▸ PROBLEM DESCRIPTION:
Number of lines with the string "Excelldokument" in the entries below: report it, and nothing besides.

****************

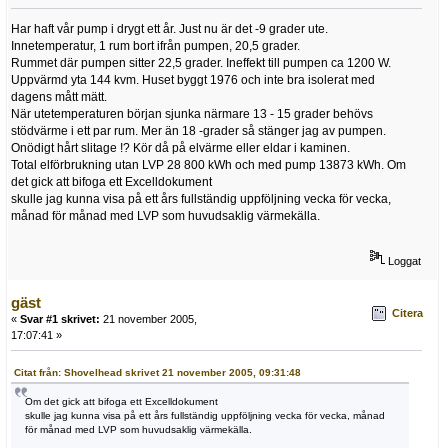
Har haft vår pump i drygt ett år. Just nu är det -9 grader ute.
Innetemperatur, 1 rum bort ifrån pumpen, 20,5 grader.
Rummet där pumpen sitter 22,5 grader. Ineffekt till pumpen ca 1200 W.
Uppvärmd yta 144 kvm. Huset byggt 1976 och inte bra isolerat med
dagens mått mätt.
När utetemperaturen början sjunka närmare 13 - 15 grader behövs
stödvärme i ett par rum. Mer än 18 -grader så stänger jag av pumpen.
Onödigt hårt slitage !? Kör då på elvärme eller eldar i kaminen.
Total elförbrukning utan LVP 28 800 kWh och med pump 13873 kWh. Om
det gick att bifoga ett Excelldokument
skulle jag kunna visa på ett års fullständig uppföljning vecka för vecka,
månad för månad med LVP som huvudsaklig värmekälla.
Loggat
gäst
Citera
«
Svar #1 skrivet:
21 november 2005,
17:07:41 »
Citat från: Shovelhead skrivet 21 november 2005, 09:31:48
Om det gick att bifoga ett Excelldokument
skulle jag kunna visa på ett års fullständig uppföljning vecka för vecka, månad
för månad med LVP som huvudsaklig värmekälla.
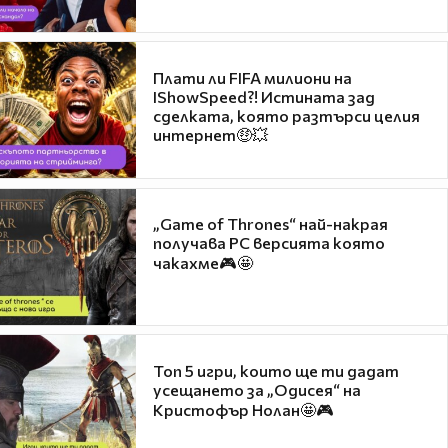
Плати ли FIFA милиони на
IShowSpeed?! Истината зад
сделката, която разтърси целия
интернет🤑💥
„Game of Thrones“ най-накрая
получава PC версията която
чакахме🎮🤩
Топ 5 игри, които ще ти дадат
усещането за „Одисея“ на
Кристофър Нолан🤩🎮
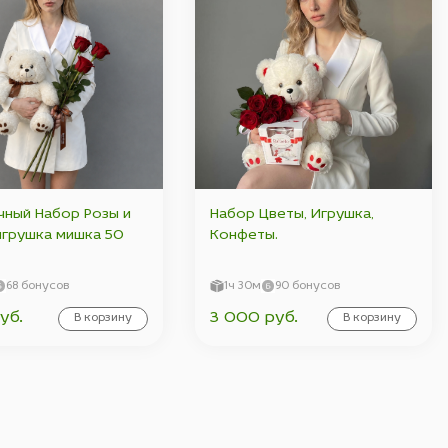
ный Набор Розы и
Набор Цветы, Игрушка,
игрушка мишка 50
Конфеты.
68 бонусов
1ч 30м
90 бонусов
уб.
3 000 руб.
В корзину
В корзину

****************

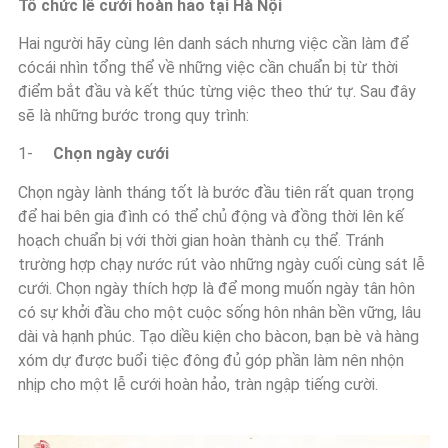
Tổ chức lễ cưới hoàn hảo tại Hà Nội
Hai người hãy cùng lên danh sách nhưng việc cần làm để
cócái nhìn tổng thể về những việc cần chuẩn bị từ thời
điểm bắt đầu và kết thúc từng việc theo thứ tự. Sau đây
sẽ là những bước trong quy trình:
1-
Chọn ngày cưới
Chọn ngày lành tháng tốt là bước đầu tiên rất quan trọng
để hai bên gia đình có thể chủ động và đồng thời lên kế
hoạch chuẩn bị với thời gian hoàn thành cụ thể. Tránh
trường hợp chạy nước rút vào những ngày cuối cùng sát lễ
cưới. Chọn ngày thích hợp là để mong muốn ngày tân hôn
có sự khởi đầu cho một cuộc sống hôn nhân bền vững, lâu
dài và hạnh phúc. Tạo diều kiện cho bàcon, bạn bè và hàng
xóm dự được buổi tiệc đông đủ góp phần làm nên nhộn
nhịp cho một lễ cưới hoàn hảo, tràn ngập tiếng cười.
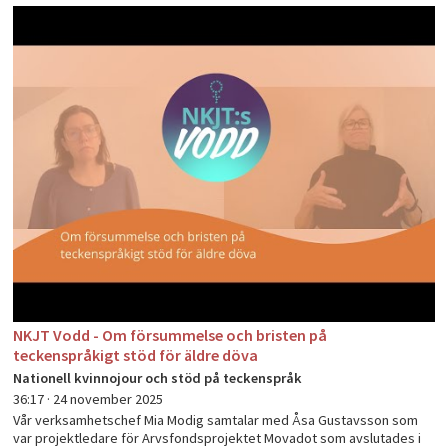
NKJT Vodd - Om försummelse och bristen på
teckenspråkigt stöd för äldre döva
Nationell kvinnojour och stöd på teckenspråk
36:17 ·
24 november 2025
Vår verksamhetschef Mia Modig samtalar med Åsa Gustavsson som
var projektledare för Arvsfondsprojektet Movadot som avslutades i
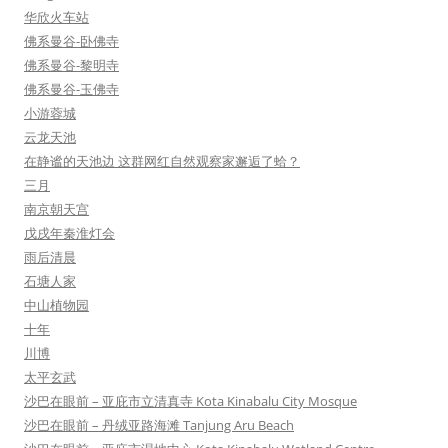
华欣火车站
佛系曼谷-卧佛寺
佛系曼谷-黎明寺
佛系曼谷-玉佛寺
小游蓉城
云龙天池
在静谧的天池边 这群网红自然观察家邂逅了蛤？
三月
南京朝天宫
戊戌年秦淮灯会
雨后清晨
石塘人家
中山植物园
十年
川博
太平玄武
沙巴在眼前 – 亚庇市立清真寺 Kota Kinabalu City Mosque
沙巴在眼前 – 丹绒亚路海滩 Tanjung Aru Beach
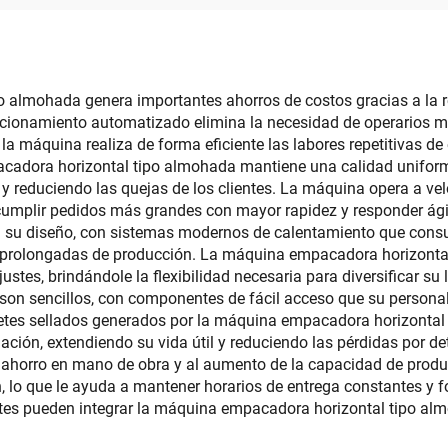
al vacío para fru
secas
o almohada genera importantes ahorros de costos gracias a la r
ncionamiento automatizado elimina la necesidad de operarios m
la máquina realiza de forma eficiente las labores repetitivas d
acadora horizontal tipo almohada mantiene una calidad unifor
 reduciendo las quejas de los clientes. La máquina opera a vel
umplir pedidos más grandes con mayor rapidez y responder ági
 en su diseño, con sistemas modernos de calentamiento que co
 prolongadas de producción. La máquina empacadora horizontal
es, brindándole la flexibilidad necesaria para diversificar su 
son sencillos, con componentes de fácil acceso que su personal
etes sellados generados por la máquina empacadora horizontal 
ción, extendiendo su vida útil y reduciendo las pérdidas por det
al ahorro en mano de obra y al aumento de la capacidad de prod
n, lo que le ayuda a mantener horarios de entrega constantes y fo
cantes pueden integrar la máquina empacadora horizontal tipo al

****************

▸ YOUR RESPONSE:
2